Correlation Between Marine Products and Baldwin Insurance
Can any of the company-specific risk be diversified away by investing in both Marine Products and Baldwin Insurance at the same time? Although using a correlation coefficient on its own may not help to predict future stock returns, this module helps to understand the diversifiable risk of combining Marine Products and Baldwin Insurance into the same portfolio, which is an essential part of the fundamental portfolio management process.
By analyzing existing cross correlation between Marine Products and The Baldwin Insurance, you can compare the effects of market volatilities on Marine Products and Baldwin Insurance and check how they will diversify away market risk if combined in the same portfolio for a given time horizon. You can also utilize pair trading strategies of matching a long position in Marine Products with a short position of Baldwin Insurance. Check out your portfolio center. Please also check ongoing floating volatility patterns of Marine Products and Baldwin Insurance.
Diversification Opportunities for Marine Products and Baldwin Insurance
0.31 | Correlation Coefficient |
Weak diversification
The 3 months correlation between Marine and Baldwin is 0.31. Overlapping area represents the amount of risk that can be diversified away by holding Marine Products and The Baldwin Insurance in the same portfolio, assuming nothing else is changed. The correlation between historical prices or returns on Baldwin Insurance and Marine Products is a relative statistical measure of the degree to which these equity instruments tend to move together. The correlation coefficient measures the extent to which returns on Marine Products are associated (or correlated) with Baldwin Insurance. Values of the correlation coefficient range from -1 to +1, where. The correlation of zero (0) is possible when the price movement of Baldwin Insurance has no effect on the direction of Marine Products i.e., Marine Products and Baldwin Insurance go up and down completely randomly.
Pair Corralation between Marine Products and Baldwin Insurance
Considering the 90-day investment horizon Marine Products is expected to generate 147.4 times less return on investment than Baldwin Insurance. But when comparing it to its historical volatility, Marine Products is 1.06 times less risky than Baldwin Insurance. It trades about 0.0 of its potential returns per unit of risk. The Baldwin Insurance is currently generating about 0.08 of returns per unit of risk over similar time horizon. If you would invest 2,397 in The Baldwin Insurance on October 7, 2024 and sell it today you would earn a total of 1,417 from holding The Baldwin Insurance or generate 59.12% return on investment over 90 days.
Time Period | 3 Months [change] |
Direction | Moves Together |
Strength | Very Weak |
Accuracy | 100.0% |
Values | Daily Returns |
Marine Products vs. The Baldwin Insurance
Performance |
Timeline |
Marine Products |
Baldwin Insurance |
Marine Products and Baldwin Insurance Volatility Contrast
Predicted Return Density |
Returns |
Pair Trading with Marine Products and Baldwin Insurance
The main advantage of trading using opposite Marine Products and Baldwin Insurance positions is that it hedges away some unsystematic risk.

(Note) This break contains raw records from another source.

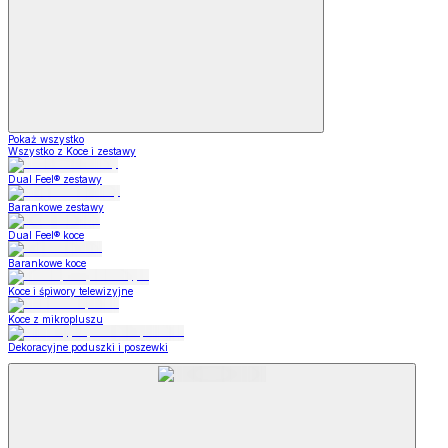
Pokaż wszystko
Wszystko z Koce i zestawy
Dual Feel® zestawy
Barankowe zestawy
Dual Feel® koce
Barankowe koce
Koce i śpiwory telewizyjne
Koce z mikropluszu
Dekoracyjne poduszki i poszewki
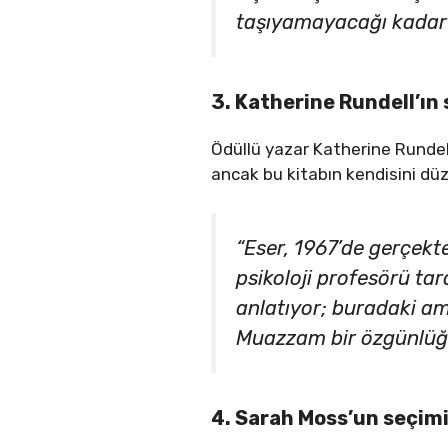
taşıyamayacağı kadar b
3. Katherine Rundell’ın
Ödüllü yazar Katherine Rundell
ancak bu kitabın kendisini dü
“Eser, 1967’de gerçekte
psikoloji profesörü tar
anlatıyor; buradaki am
Muazzam bir özgünlüğe 
4. Sarah Moss’un seçimi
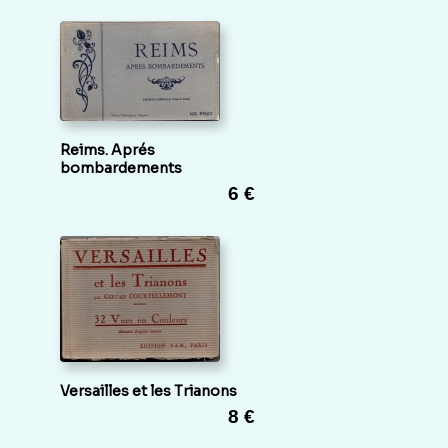
Reims. Aprés
bombardements
6 €
Versailles et les Trianons
8 €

Because of two separate transactions, even if Marine Products position performs unexpectedly, Baldwin Insurance can make up some of the losses. Pair trading also minimizes risk from directional movements in the market. For example, if an entire industry or sector drops because of unexpected headlines, the short position in Baldwin Insurance will offset losses from the drop in Baldwin Insurance's long position.Marine Products vs. Thor Industries | Marine Products vs. BRP Inc | Marine Products vs. Brunswick | Marine Products vs. EZGO Technologies |
Baldwin Insurance vs. Consol Energy | Baldwin Insurance vs. Bill Com Holdings | Baldwin Insurance vs. DHI Group | Baldwin Insurance vs. California Engels Mining |
Check out your portfolio center.Note that this page's information should be used as a complementary analysis to find the right mix of equity instruments to add to your existing portfolios or create a brand new portfolio. You can also try the Economic Indicators module to top statistical indicators that provide insights into how an economy is performing.